TO DO = Line by line, print the records exactly, and keep images out of the copy.

DATASET ENTRIES below:

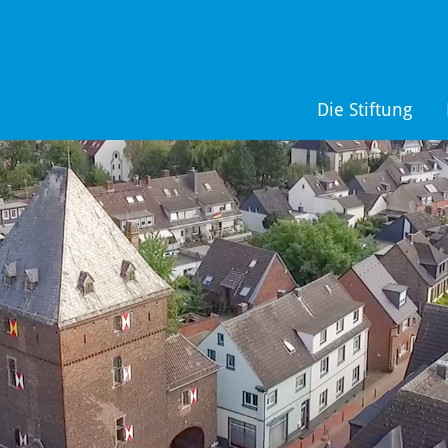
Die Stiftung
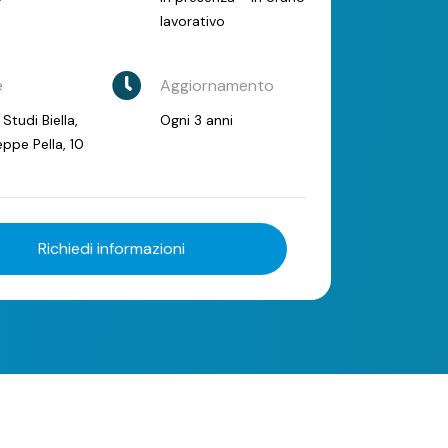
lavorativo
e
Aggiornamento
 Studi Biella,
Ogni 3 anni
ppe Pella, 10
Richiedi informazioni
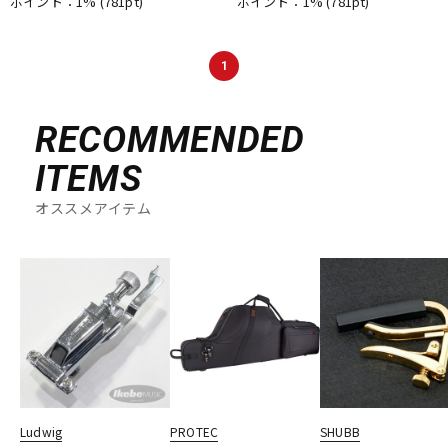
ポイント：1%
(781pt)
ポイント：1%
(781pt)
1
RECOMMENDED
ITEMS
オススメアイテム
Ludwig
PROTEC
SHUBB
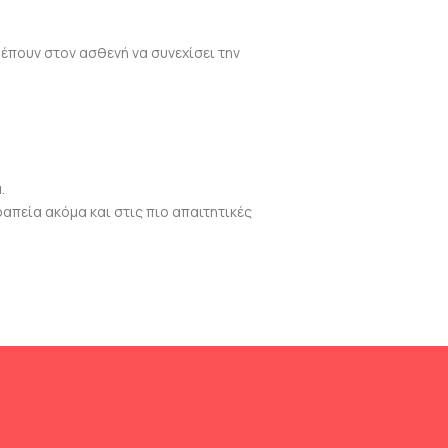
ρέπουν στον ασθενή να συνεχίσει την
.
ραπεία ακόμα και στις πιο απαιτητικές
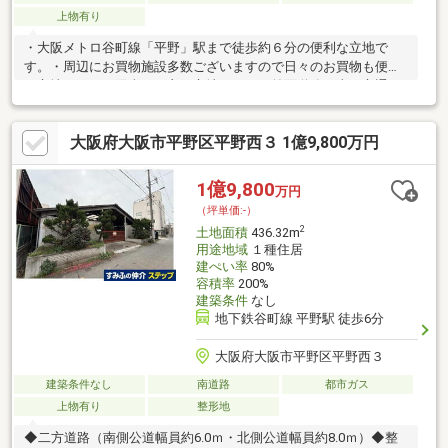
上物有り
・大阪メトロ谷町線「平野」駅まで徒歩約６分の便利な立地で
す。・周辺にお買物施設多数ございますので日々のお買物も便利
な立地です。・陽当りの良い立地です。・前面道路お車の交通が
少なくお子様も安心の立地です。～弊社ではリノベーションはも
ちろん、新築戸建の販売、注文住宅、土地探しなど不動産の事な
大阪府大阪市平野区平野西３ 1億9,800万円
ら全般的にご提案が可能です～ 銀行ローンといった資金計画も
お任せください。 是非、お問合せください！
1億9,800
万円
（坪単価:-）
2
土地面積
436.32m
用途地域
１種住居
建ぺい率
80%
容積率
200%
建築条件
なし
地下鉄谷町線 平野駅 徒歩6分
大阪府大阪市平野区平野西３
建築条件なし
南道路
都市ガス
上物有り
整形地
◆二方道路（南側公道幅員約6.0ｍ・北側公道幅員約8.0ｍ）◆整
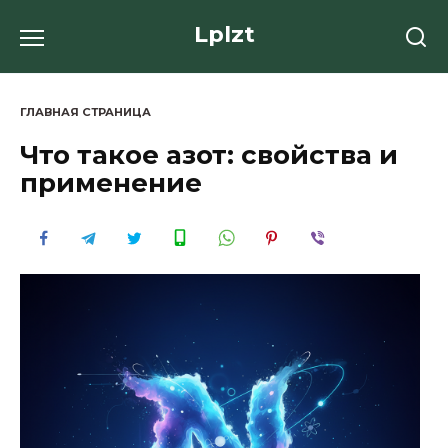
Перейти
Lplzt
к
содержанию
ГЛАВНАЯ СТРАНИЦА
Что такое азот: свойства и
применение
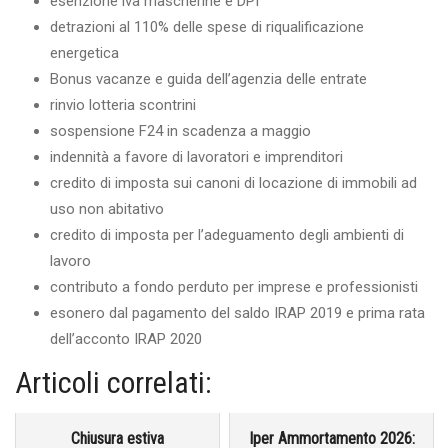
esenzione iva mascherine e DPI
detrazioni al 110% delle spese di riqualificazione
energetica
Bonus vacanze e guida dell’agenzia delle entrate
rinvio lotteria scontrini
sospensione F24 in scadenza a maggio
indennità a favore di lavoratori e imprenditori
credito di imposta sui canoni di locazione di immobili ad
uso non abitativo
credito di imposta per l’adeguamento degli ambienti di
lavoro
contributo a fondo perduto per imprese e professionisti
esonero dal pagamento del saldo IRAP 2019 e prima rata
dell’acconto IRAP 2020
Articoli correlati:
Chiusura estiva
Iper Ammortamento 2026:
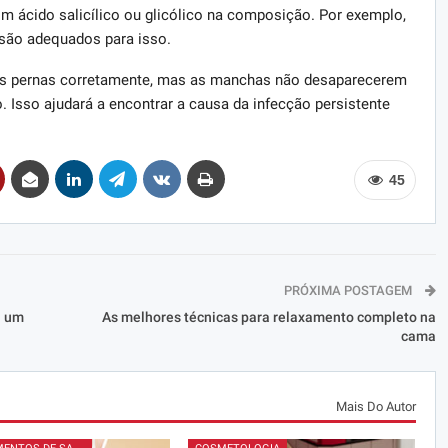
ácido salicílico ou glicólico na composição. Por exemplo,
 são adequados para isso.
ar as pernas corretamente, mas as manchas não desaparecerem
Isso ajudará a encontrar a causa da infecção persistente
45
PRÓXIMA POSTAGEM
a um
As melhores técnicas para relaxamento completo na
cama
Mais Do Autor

End of DATASET ENTRIES.

ANSWER SPACE =
Die Stiftung
lavorativo
e
Aggiornamento
 Studi Biella,
Ogni 3 anni
ppe Pella, 10
Richiedi informazioni
ポイント：1%
(781pt)
ポイント：1%
(781pt)
1
RECOMMENDED
ITEMS
オススメアイテム
Ludwig
PROTEC
SHUBB
ρέπουν στον ασθενή να συνεχίσει την
.
ραπεία ακόμα και στις πιο απαιτητικές
上物有り
・大阪メトロ谷町線「平野」駅まで徒歩約６分の便利な立地で
す。・周辺にお買物施設多数ございますので日々のお買物も便利
な立地です。・陽当りの良い立地です。・前面道路お車の交通が
少なくお子様も安心の立地です。～弊社ではリノベーションはも
ちろん、新築戸建の販売、注文住宅、土地探しなど不動産の事な
大阪府大阪市平野区平野西３ 1億9,800万円
ら全般的にご提案が可能です～ 銀行ローンといった資金計画も
お任せください。 是非、お問合せください！
1億9,800
万円
（坪単価:-）
2
土地面積
436.32m
用途地域
１種住居
建ぺい率
80%
容積率
200%
建築条件
なし
地下鉄谷町線 平野駅 徒歩6分
大阪府大阪市平野区平野西３
建築条件なし
南道路
都市ガス
上物有り
整形地
◆二方道路（南側公道幅員約6.0ｍ・北側公道幅員約8.0ｍ）◆整
Перейти
Lplzt
к
содержанию
ГЛАВНАЯ СТРАНИЦА
Что такое азот: свойства и
применение
esenzione iva mascherine e DPI
detrazioni al 110% delle spese di riqualificazione
energetica
Bonus vacanze e guida dell’agenzia delle entrate
rinvio lotteria scontrini
sospensione F24 in scadenza a maggio
indennità a favore di lavoratori e imprenditori
credito di imposta sui canoni di locazione di immobili ad
uso non abitativo
credito di imposta per l’adeguamento degli ambienti di
lavoro
contributo a fondo perduto per imprese e professionisti
esonero dal pagamento del saldo IRAP 2019 e prima rata
dell’acconto IRAP 2020
Articoli correlati:
Chiusura estiva
Iper Ammortamento 2026:
ácido salicílico ou glicólico na composição. Por exemplo,
 são adequados para isso.
ar as pernas corretamente, mas as manchas não desaparecerem
Isso ajudará a encontrar a causa da infecção persistente
45
PRÓXIMA POSTAGEM
a um
As melhores técnicas para relaxamento completo na
cama
Mais Do Autor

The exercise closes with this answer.